* [Task]:
If a line in the data below contains the word "được", copy it out.

(Records drawn from a dataset)
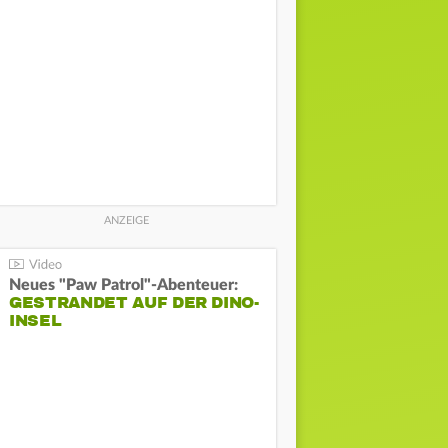
Neues "Paw Patrol"-Abenteuer:
GESTRANDET AUF DER DINO-
INSEL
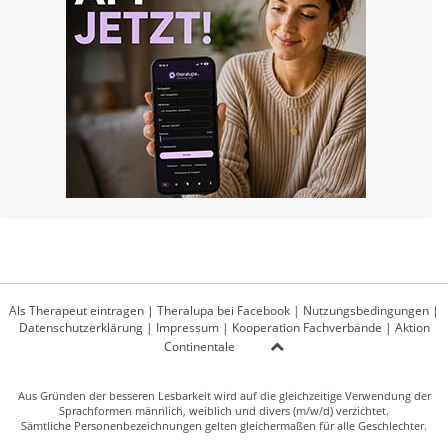
Als Therapeut eintragen
|
Theralupa bei Facebook
|
Nutzungsbedingungen
|
Datenschutzerklärung
|
Impressum
|
Kooperation Fachverbände
|
Aktion
Continentale
Aus Gründen der besseren Lesbarkeit wird auf die gleichzeitige Verwendung der
Sprachformen männlich, weiblich und divers (m/w/d) verzichtet.
Sämtliche Personenbezeichnungen gelten gleichermaßen für alle Geschlechter.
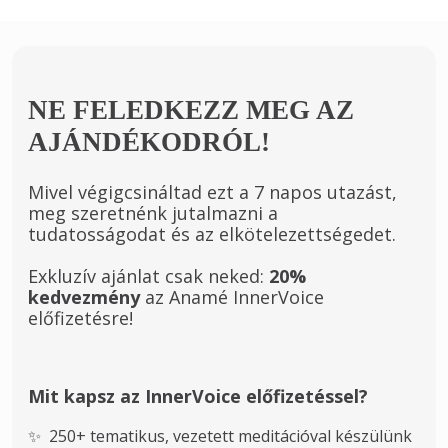
NE FELEDKEZZ MEG AZ
AJÁNDÉKODRÓL!
Mivel végigcsináltad ezt a 7 napos utazást,
meg szeretnénk jutalmazni a
tudatosságodat és az elkötelezettségedet.
Exkluzív ajánlat csak neked:
20%
kedvezmény
az Anamé InnerVoice
előfizetésre!
Mit kapsz az InnerVoice előfizetéssel?
✨  250+ tematikus, vezetett meditációval készülünk 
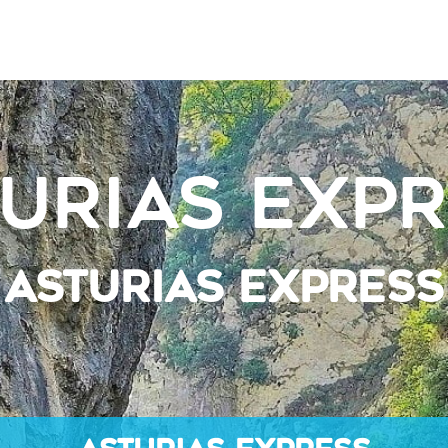
urias Exp
ASTURIAS EXPRESS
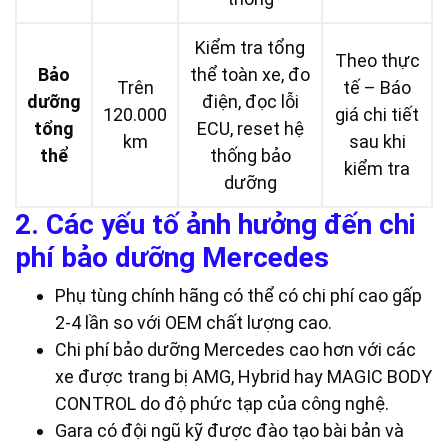
Kiểm tra tổng
Theo thực
Bảo
thể toàn xe, đo
Trên
tế – Báo
dưỡng
điện, đọc lỗi
120.000
giá chi tiết
tổng
ECU, reset hệ
km
sau khi
thể
thống bảo
kiểm tra
dưỡng
2. Các yếu tố ảnh hưởng đến chi
phí bảo dưỡng Mercedes
Phụ tùng chính hãng có thể có chi phí cao gấp
2-4 lần so với OEM chất lượng cao.
Chi phí bảo dưỡng Mercedes cao hơn với các
xe được trang bị AMG, Hybrid hay MAGIC BODY
CONTROL do độ phức tạp của công nghệ.
Gara có đội ngũ kỹ được đào tạo bài bản và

* [Written solution]:
xe được trang bị AMG, Hybrid hay MAGIC BODY
Gara có đội ngũ kỹ được đào tạo bài bản và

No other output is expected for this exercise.